88 changes: 88 additions & 0 deletions docs/dev-workflow.md
Original file line number Diff line number Diff line change
@@ -0,0 +1,88 @@
# BAWES Universe Developer Workflow

This document describes the day-to-day development loop for the `universe` branch.

## Branching

Use short branch prefixes that describe the kind of work:

- `feat/<topic>` for new product or infrastructure behavior.
- `fix/<topic>` for bug fixes.
- `chore/<topic>` for maintenance-only changes.

Create branches from `universe` for Universe-specific work:

```bash
git checkout universe
git pull --ff-only origin universe
git checkout -b feat/my-universe-change
```

## Pull Requests

Open pull requests against `universe`.

Every pull request to `universe` should keep unrelated upstream WorkAdventure changes out of scope. The normal validation path is:

1. Update the code, docs, workflow, or mobile files required by the task.
2. Run the smallest relevant local checks before pushing.
3. Open a PR against `universe`.
4. Wait for GitHub Actions and review feedback.
5. Address review comments with small follow-up commits.

When `mobile/**` changes, the mobile validation workflow checks the Capacitor config and Fastlane setup. Web/backend changes are covered by the existing WorkAdventure CI jobs.

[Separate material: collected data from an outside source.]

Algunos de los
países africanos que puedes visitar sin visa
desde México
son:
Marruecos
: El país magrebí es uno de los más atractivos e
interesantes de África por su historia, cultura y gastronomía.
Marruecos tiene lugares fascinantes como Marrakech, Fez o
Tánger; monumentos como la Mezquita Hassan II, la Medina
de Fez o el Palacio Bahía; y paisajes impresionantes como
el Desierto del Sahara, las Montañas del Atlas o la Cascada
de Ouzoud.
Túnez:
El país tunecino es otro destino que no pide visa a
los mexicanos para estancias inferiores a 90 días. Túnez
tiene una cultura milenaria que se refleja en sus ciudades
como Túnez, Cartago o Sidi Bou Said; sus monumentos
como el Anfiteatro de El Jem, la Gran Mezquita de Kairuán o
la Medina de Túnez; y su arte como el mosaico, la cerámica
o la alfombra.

## Local Docker Smoke Test

For production-image smoke tests, use the Universe compose override with the production compose file:

```bash
cd contrib/docker
export GITHUB_REPOSITORY_OWNER=BAWES-Universe
export VERSION=universe
docker compose -f docker-compose.prod.yaml -f docker-compose.universe.yaml up -d
docker compose -f docker-compose.prod.yaml -f docker-compose.universe.yaml ps
```

The automated image-test workflow adds `tests/docker-compose.test.yaml` and runs the WorkAdventure Playwright single-domain install tests after the images are published.

## Merge And Deploy

After a PR is merged into `universe`:

1. `Build Universe Images for Coolify` builds the `*-universe` GHCR images.
2. `Test Universe Images` checks out the same commit and tests those images.
3. `Deploy Universe` calls `UNIVERSE_DEPLOY_WEBHOOK` if the secret is configured.

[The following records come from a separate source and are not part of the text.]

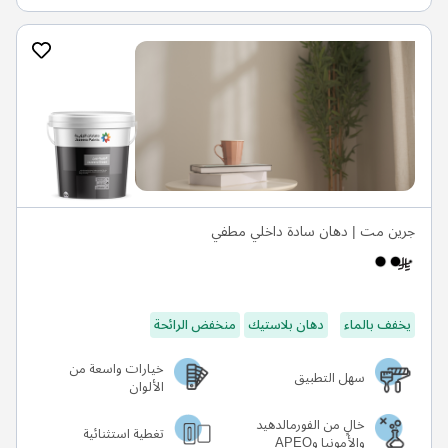
جرين مت | دهان سادة داخلي مطفي
يخفف بالماء
دهان بلاستيك
منخفض الرائحة
خيارات واسعة من
سهل التطبيق
الألوان
خالٍ من الفورمالدهيد
تغطية استثنائية
والأمونيا وAPEO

Manual image tests are safe by default. A manual `workflow_dispatch` run only deploys when the `deploy` input is explicitly set to `true`.

## Checking Deploy Status

Check GitHub first:

- `Build Universe Images for Coolify` completed successfully.
- `Test Universe Images` completed successfully.
- `Deploy Universe` either called the webhook or logged the notice that `UNIVERSE_DEPLOY_WEBHOOK` is not configured.

Then check the production host:

- Coolify or the host deployment log shows a rollout for the new `universe` or `universe-<sha>` tag.
- `https://universe.bawes.net` responds.
- The backend health endpoint used by the host responds successfully.

## Rollback

The image workflow publishes both the moving `universe` tag and immutable `universe-<sha>` tags. Prefer immutable tags for rollback records.

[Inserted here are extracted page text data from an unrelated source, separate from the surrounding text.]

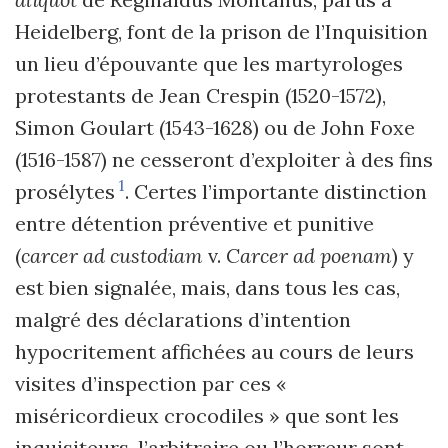
Heidelberg, font de la prison de l
’
Inquisition
un lieu d’épouvante que les martyrologes
protestants de Jean Crespin (1520-1572),
Simon Goulart (1543-1628) ou de John Foxe
(1516-1587) ne cesseront d
’
exploiter à des fins
1
prosélytes
. Certes l
’
importante distinction
entre détention préventive et punitive
(
carcer ad custodiam
v.
Carcer ad poenam
) y
est bien signalée, mais, dans tous les cas,
malgré des déclarations d
’
intention
hypocritement affichées au cours de leurs
visites d
’
inspection par ces «
miséricordieux crocodiles » que sont les
inquisiteurs, l
’
arbitraire ou l
’
horreur sont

To roll back from the production host:

1. Find the last known good `universe-<sha>` tag in GHCR or the previous successful GitHub Actions run.
2. In Coolify or the host service configuration, point each runtime service back to the matching tag:
- `ghcr.io/<owner>/play-universe:universe-<sha>`
- `ghcr.io/<owner>/back-universe:universe-<sha>`
- `ghcr.io/<owner>/map-storage-universe:universe-<sha>`
- `ghcr.io/<owner>/uploader-universe:universe-<sha>`
3. Trigger the host deploy from Coolify or the configured host webhook.
4. Confirm the site and backend health endpoint after the rollout.

Do not add a GitHub-hosted SSH rollback job until the production SSH secrets, rollback path, and receiver behavior are documented and tested. The current GitHub-side contract is a webhook handoff, so tag selection remains host-side.